Speaking of drinking foods, don’t miss out on the brewery’s fried chicken, with its irresistible deep-fried peppers. And though they’re not traditionally Chinese, the sweet potato fries are delightful, especially when paired with a refreshing Chinese beer.

Dao Xiangcun offers both traditional and quirky takes on Beijing pastry.
Dao Xiangcun offers both traditional and quirky takes on Beijing pastry. Xiaokun Song for Gastro Obscura

Dao Xiangcun No. 0

Established in 1895, Dao Xiangcun began as a small shop in Beijing’s Qianmen area. Today, it is the quintessential brand for traditional Beijing-style pastries and snacks, with 200 outlets in Beijing alone. In August 2021, the company opened their No. 0 shop. It offers the brand’s most classic pastries alongside new flavors exclusive to this location.

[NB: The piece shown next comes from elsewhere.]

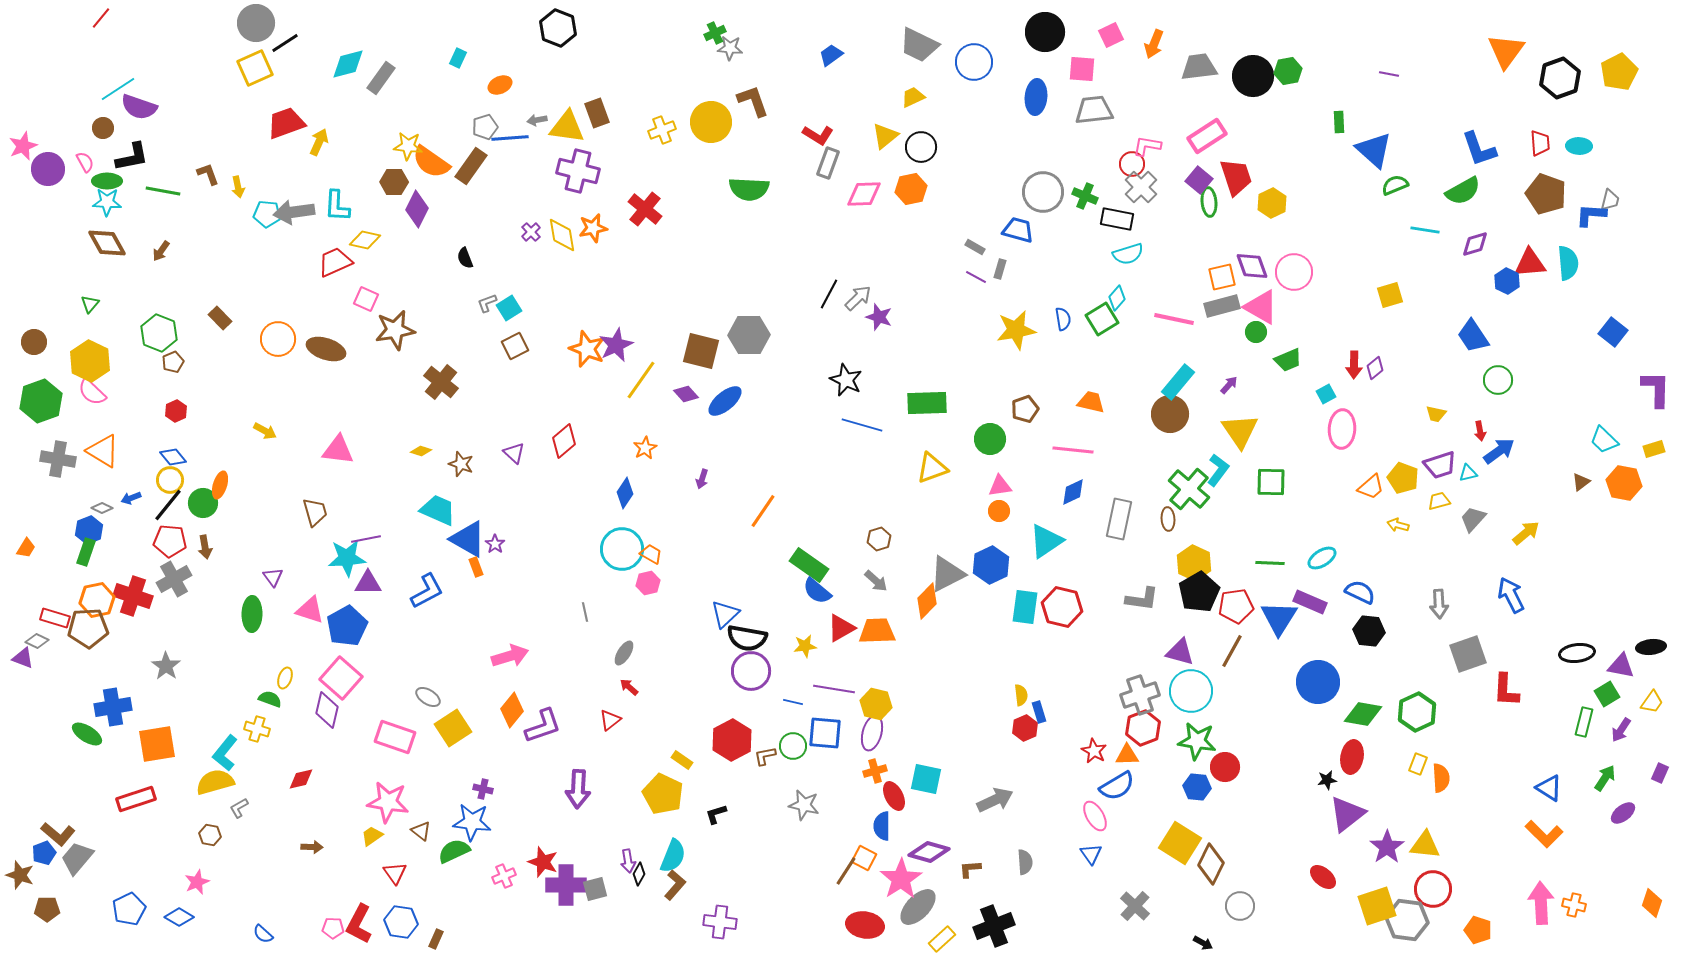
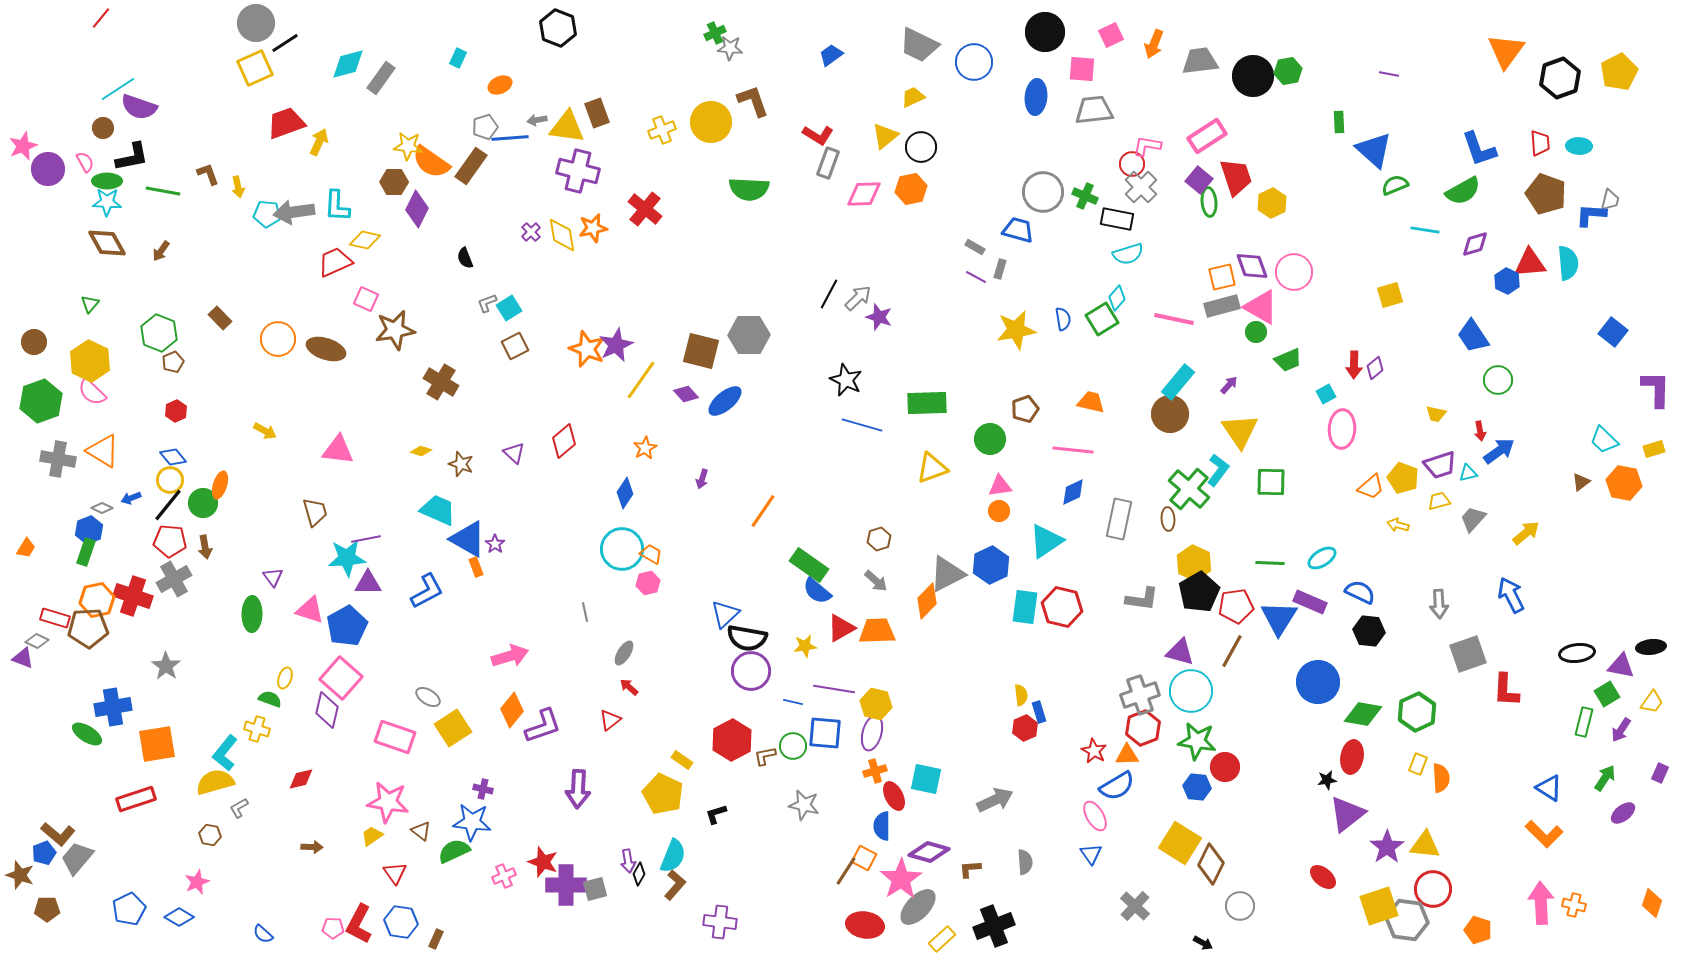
gray trapezoid at (1199, 67): moved 1 px right, 6 px up
brown cross at (441, 382): rotated 8 degrees counterclockwise
yellow square at (1377, 906): moved 2 px right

Start by filling a nine-piece box with the pastries of your choice. Be sure to include the ox tongue–shaped pastry and the flower-shaped flaky pastry filled with jujube purée, two traditional favorites. You can also select from the bakery’s new creations. Fans of Chinese classical novels, particularly Journey to the West, will delight in the opportunity to collect (and eat) pastries shaped like the story’s four main characters.

After paying, you’ll take your tray of treats to the other side of the shop. There, your pastries will be neatly arranged in the box and tied with a string. A tip: Chinese pastries are generally quite sweet, so enjoy them with a cup of tea.

ZSpace combines culture and cuisine inside a traditional Beijing residence.
ZSpace combines culture and cuisine inside a traditional Beijing residence. Xiaokun Song for Gastro Obscura

High Culture

The newly-renovated ZSpace, a blend of café, restaurant, art gallery, and guesthouse, is located within a residential siheyuan. Whether you’re savoring morning coffee, afternoon tea, or a meal, opt to enjoy it on the rooftop, amidst the gray-white eaves of neighboring houses and the branches of venerable trees.

For a light lunch, try their roasted silver cod with XO sauce and wild rice. The fish is tender with a delicate sweetness, and its outer layer is lightly crispy and caramelized. The rice has both a soft and crispy texture, with ham enhancing its aroma and green beans adding a sweet note, tying the whole dish together.